Negra Origem, Negro Pelé, Negra Bené
Argumento:
A
partir de 1982. ano de seu ingresso no seleto grupo das grandes Escolas
do Carnaval Carioca, a CAPRICHOSOS vem marcando um estilo crítico, alegre
e irreverente. E o seu jeito, seu estilo de contar, de apresentar um enredo,
e sempre faz isso assumindo posições corajosas, como, por exemplo, exigindo
DIRETAS JÁ, em 1985, enfocando autonomia CULTURAL, em 1986, criticar o
sistema político, em 1987, reafirmar a convicção de que o PETRÓLEO ÉNOSSO,
em 1992, ou apontar as diferenças sociais no enredo NÃO EXISTE PECADO...
em 1993 e daí por diante.
A CAPRICHOSOS é assim mesmo, decidida, ousada, corajosa a ponto de contar
e cantar o momento presente, o dia-a-dia. E consegue aliar critica e alegria,
assumindo compromissos descompromissadamente... sambando, o que é melhor.

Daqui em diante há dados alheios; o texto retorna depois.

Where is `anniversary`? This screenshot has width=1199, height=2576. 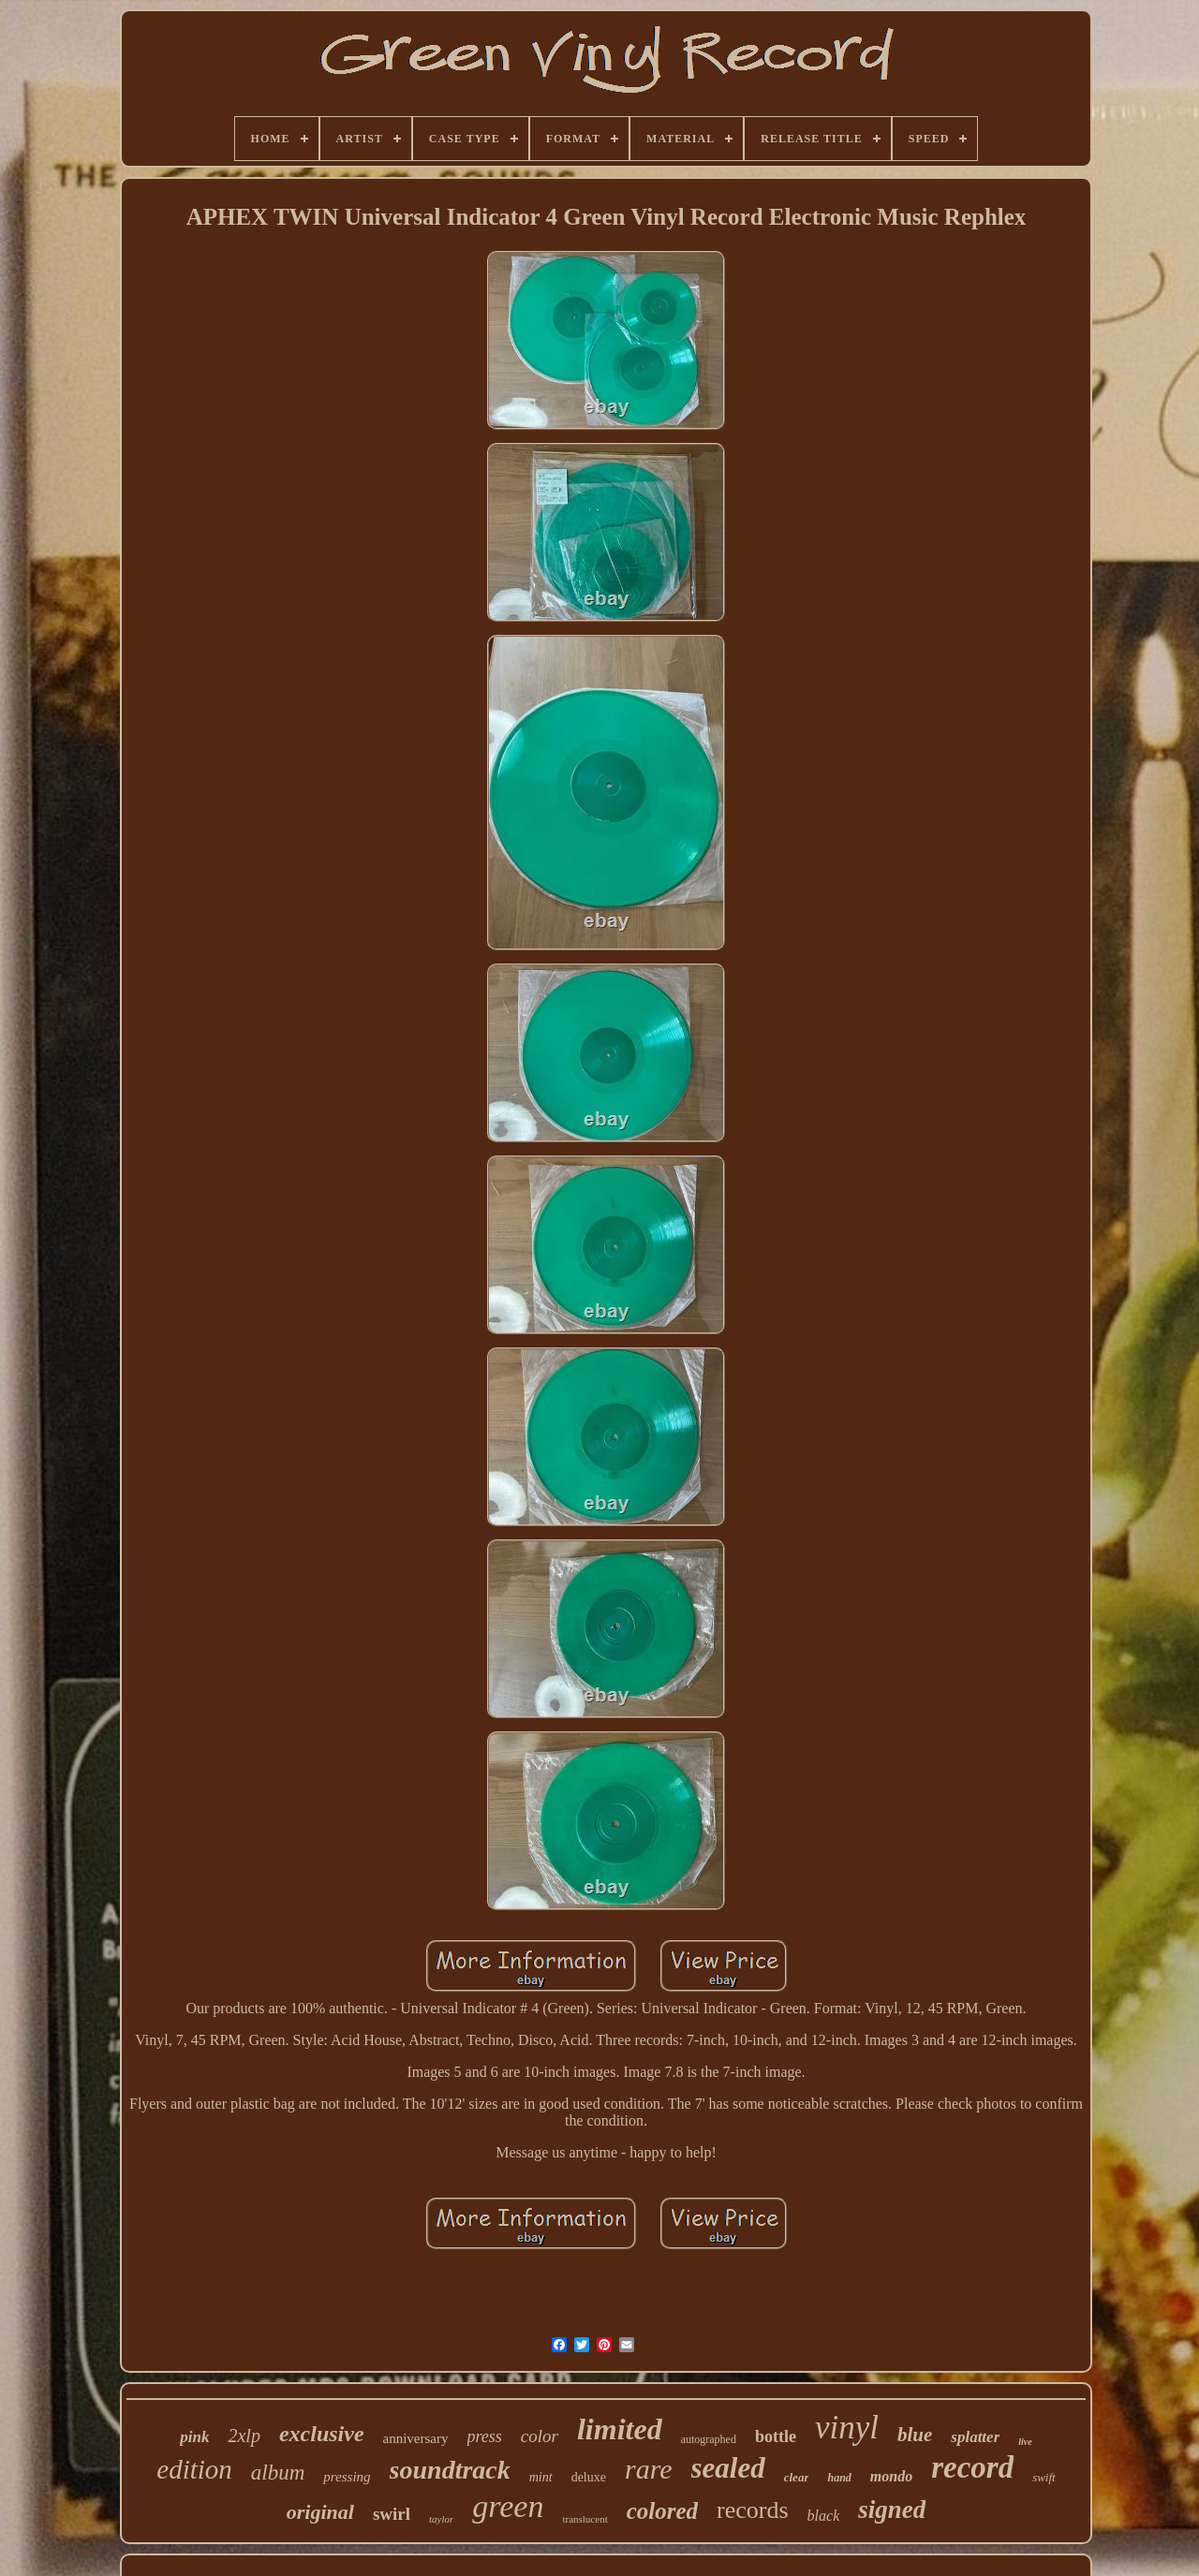 anniversary is located at coordinates (416, 2438).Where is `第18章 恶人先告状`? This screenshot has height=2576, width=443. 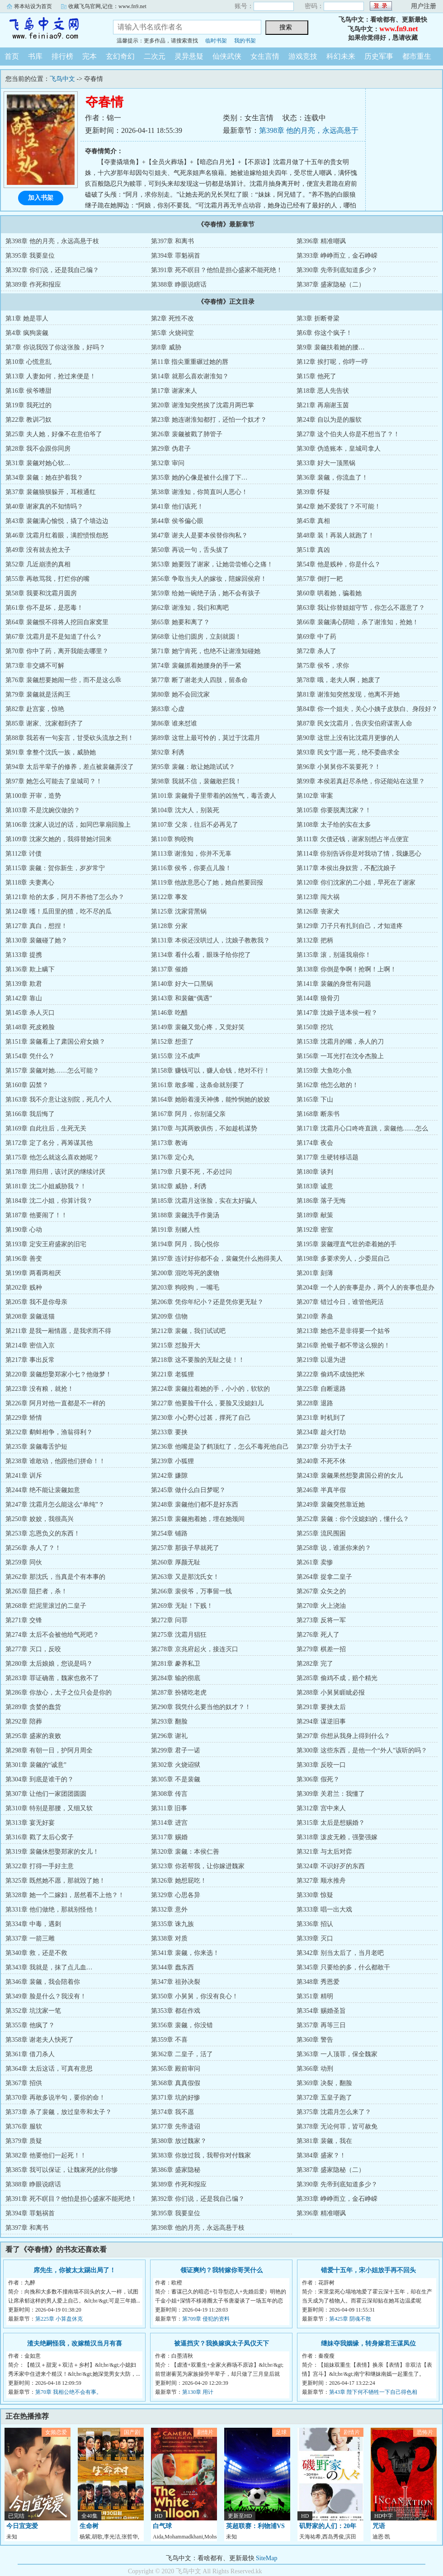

Certamente, por conhecer a própria casa e a sua estrutura, a Presidência
convoca a Comissão de Carnaval da Escola e sugere uma homenagem para a
RAÇA NEGRA, pelo seu valor e importância.
E é isso que vamos fazer com a cumplicidade dos nossos irmãos negros,
da própria comunidade, montando e mostrando este enredo no Carnaval/98:
NEGRA ORIGEM, NEGRO PELÉ, NEGRA BENÉ
Desenvolvimento:
Para melhor entendimento e concepção plástica, o enredo será dividido
em 6 quadros:
-
Negra Origem
-
Contribuição Negra
-
Negro Trabalhador
-
Consciência Negra
-
Luta Negra
-
Expectativa Negra
Desde a antigüidade. o homem questiona sobre a sua origem, procurando
encontrar resposta para o seu aparecimento. Mesmo respeitando e considerando
cada versão religiosa explicando o fato, consideremos a teoria científica,
com os mais recentes tratados sobre o nosso aparecimento.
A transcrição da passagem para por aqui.